Tais questões soaram como um pêndulo, que no seu movimento intermitente de ir e de vir, embalaram o vir-a-ser pesquisador na relação com aquelas crianças. Junto àqueles movimentos pendulares, supor a subjetividade como uma noção dispare da individualidade, e os enunciados como expressões prenhes de uma resposta, instigou outras chaves de leitura para  interpretar os modos de lembrar das crianças. Mas não só isto, o acontecimento vivido no curso da pesquisa instigou uma interpretabilidade em torno da compreensão da linguagem como “expressão”, tal como afirma Sonia Kramer (1996) quando se põe a buscar as convergências entre Bakhtin e Benjamin. Segundo a autora, ambos “dão ênfase as manifestações humanas, ao riso, às lágrimas, à imaginação criadora, ao sentimento, para além do signo arbitrário, focalizando na sua abordagem filosófica o dito e o não dito, bem como as relações entre linguagem e poder” (p. 216).
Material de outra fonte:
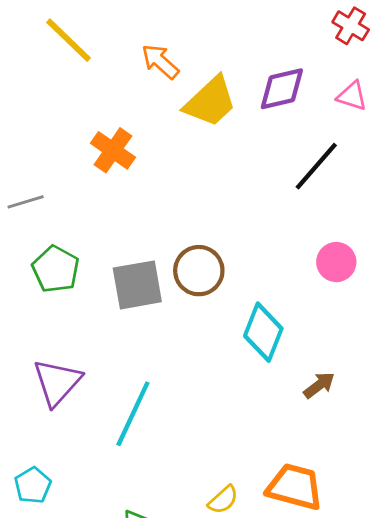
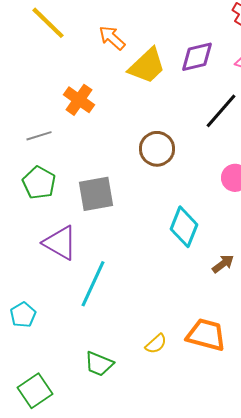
gray line: (26, 202) -> (39, 136), moved
brown circle: (199, 271) -> (157, 149), moved
purple triangle: (57, 382) -> (60, 243), moved, turned -42
cyan pentagon: (33, 485) -> (23, 315), moved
Fica então como uma proposta de continuidade para a reflexão que brevemente aqui se registrou, pensar que as crianças, nos tempos de seu viver e na expressão de suas infâncias, podem ensinar aos adultos e, portanto, a todos nós educadores, novas possibilidades de narrar e de construir a contrapelo outros modos de compor os currículos escolares e as culturas das escolas.

Referências
BAKHTIN, Mikhail. . Estética da criação verbal. São Paulo: Martins Fontes, 2003.
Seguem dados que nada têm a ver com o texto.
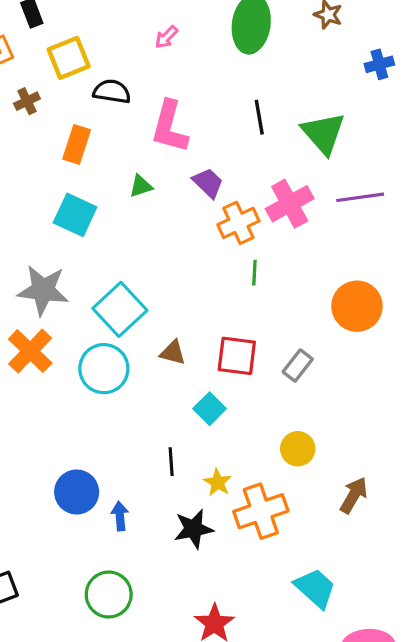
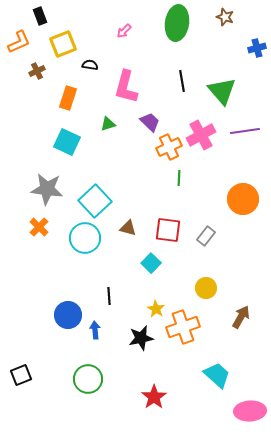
black semicircle: (112, 92) -> (90, 65), size x0.7
orange cross: (30, 351) -> (39, 227), size x0.7
black line: (171, 462) -> (109, 296), moved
BENJAMIN, Walter. Origem do drama trágico alemão. Lisboa: Assirio e Alvim,2004.
________________. Passagens. Org. edição brasileira Willi Bole- Belo Horizonte: Ed.UFMG; São Paulo: Imprensa Oficial do estado de São Paulo, 2007, 1ª reimpressão.
FREITAS, Maria Teresa de A. Identidade e Alteridade em Bakhtin. In: PAULA, Luciane de; e SATAFUZZA, Grenissa. Identidade e Alteridade. 2011 [ no prelo]
KRAMER, Sonia. Linguagem e tradução: um diálogo com Walter Benjamin e Mikail Bakhtin. In: FARACO, Carlos Alberto, TEZZA, Cristóvão e CASTRO, Gilberto (orgs). Diálogos com Bakhtin. Curitiba: Ed. Da UFPR, 1996.
MIRANDA, Luciana Lobo. Subjetividade: A (des) construção de um conceito. In: SOUZA, Solange Jobim (org). Subjetividade em questão. A Infância como crítica da cultura. Rio de Janeiro:7Letras, 2005.